FCB Worldwide | True North Communications

Profile subscribers click here for full profile

* For a limited period, this profile and selected other Adbrands pages which would normally be available only to subscribers, have been opened to all users. Please note that access to most other profiles as well as the account assignments database is still limited to paid subscribers *

Originally formed as the parent entity for ad network Foote Cone & Belding, True North Communications aimed to rival Omnicom, Interpublic and WPP as one of the world's major marketing services groups. But the business was consistently hindered by its lack of a truly global network. An attempt to create one in 1990 through a joint venture with Publicis proved disastrous, and ended in a bitter and protracted divorce. Long established as the group most likely to buy another agency or be bought, TN was finally snapped up by Interpublic in March 2001 for $2.1bn. Five years later, FCB's independent identity was also sacrificed when it was absorbed into direct marketing network Draft, to create Draftfcb. See also:

The agency known by the 1980s by its initials of FCB, had begun life as Lord & Thomas, before transforming into Foote Cone & Belding at the beginning of 1943. (See separate profile for more). Despite its mammoth size in the US, the agency had not been able to establish a strong local presence in key international markets, with the possible exception of the UK, where its London agency was a major force during the 1970s, responsible for a series of memorable campaigns including the Dulux dog, the Sure deodorant "tick" and British Airways' "We'll take more care of you". By the mid 1980s, this lack of a global footprint was beginning to damage the agency's relationship with its biggest American clients, such as Colgate-Palmolive. As a result, in 1988, FCB chairman & CEO Norman Brown negotiated a joint venture arrangement with French network Publicis which pooled both companies' offices in Europe in a new entity, to be known as Publicis/FCB, which at a stroke became the second largest network in Europe after Saatchi & Saatchi.
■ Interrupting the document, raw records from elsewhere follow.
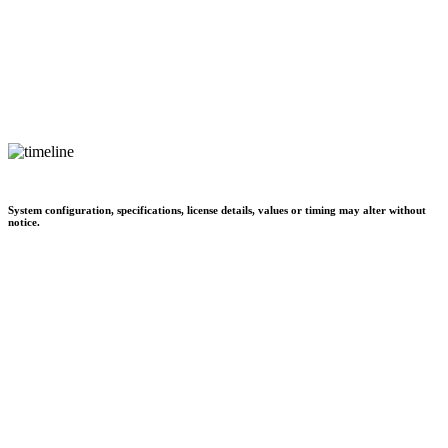
System configuration, specifications, license details, values or timing may alter without
notice.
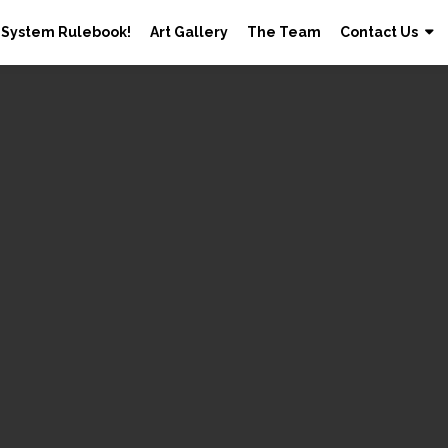
 System Rulebook!
Art Gallery
The Team
Contact Us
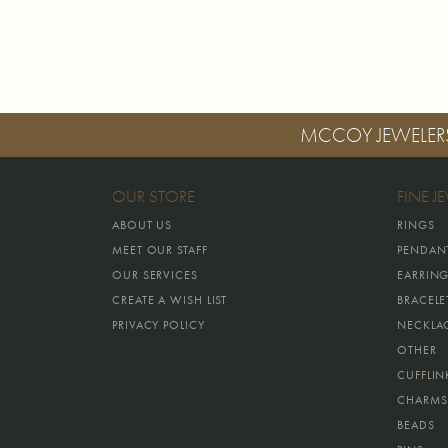
MCCOY JEWELER
OUR STORE
FINE J
ABOUT US
RINGS
MEET OUR STAFF
PENDAN
OUR SERVICES
EARRIN
CREATE A WISH LIST
BRACELE
PRIVACY POLICY
NECKLA
OTHER
CUFFLIN
CHARMS
BEADS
This appeared to offer major benefits to both companies. FCB was then America's biggest agency, but had little strength in Continental Europe; Publicis was strong in Europe, but had no presence in the US other than a small office in New York. The two companies swapped shares to seal the bond, with each ending up with a holding of around 20% in the other. Initially, everything seemed to go well, but the partnership became strained after Norman Brown's retirement in 1991. He was replaced by Bruce Mason, a former Army tank commander who had become the highly effective head of FCB's North American operations. It was not long before evidence arose of personal friction between the blunt, no-nonsense Mason and Publicis CEO Maurice Levy, suave and charming but also ruthlessly ambitious.
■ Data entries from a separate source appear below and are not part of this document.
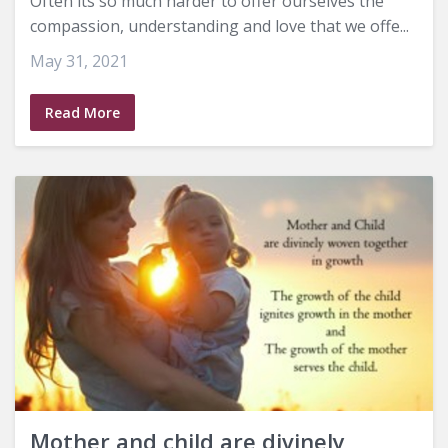
Often its so much harder to offer ourselves the
compassion, understanding and love that we offe...
May 31, 2021
Read More
Mother and child are divinely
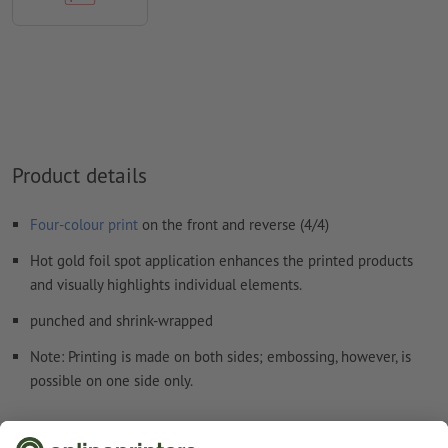
We will not check for
spelling and/or typographical errors
We will not check for
overprint settings
Comments
will be deleted and not printed
Form field
content will be printed
How do I create print data correctly?
Product details
Four-colour print
on the front and reverse (4/4)
Hot gold foil spot application enhances the printed products
and visually highlights individual elements.
punched and shrink-wrapped
Note: Printing is made on both sides; embossing, however, is
possible on one side only.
The crunch came in 1993 when Publicis announced plans to acquire another French network, FCA (see BMZ profile for background). This business had recently acquired its own outpost in New York, The Bloom Agency, a direct competitor to FCB. To complicate matters, following completion of its takeover of FCA at the beginning of 1994 Publicis then proceeded to merge Bloom with its own small outpost in New York, despite the objections of FCB. At this point, tensions that had been building behind the scenes erupted. FCB claimed that the move constituted a breach of contract because the two partners had agreed not to compete in each other's home territory. Publicis, however, refused to back down on either the purchase or the merger, leading to several furious rows. By the end of the year both parties were seeking independent arbitration to dissolve their joint venture.
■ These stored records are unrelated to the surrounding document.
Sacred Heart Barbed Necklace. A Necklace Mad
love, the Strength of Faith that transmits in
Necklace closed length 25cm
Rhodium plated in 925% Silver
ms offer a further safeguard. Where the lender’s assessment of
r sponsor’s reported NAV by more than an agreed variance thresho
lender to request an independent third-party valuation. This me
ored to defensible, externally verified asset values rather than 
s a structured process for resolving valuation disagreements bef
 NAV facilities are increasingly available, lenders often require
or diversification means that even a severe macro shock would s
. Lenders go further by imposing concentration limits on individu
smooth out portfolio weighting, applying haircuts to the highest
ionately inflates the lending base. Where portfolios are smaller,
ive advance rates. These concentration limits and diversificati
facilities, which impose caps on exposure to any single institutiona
In December 1994, FCB announced a corporate restructuring in which a new parent entity, True North, was created as an umbrella for its various holdings. This provoked Publicis, which saw the move as the first step towards a dilution of its 20% shareholding in FCB. In an SEC submission of Spring 1995, True North made a formal declaration of its grievances, listing a number of actions taken by Publicis which it considered to be in violation of their joint venture, including what it said were attempts to shift FCB clients to what was now Publicis/Bloom in New York. It also recounted details of a conversation between Levy and Mason from the year before, in which Levy threatened to "burn the earth" if FCB attempted to take control of the Publicis FCB joint venture. One financial analyst said at the time it was like a married couple who go from sleeping together to "separate beds and saying to each other, 'If you snore or eat celery in bed, I'm going to sue you.'". Maurice Levy later complained to UK trade paper Campaign "Mason thinks we come from the Third World. We are good enough to choose the wine for his table but not to sit at it."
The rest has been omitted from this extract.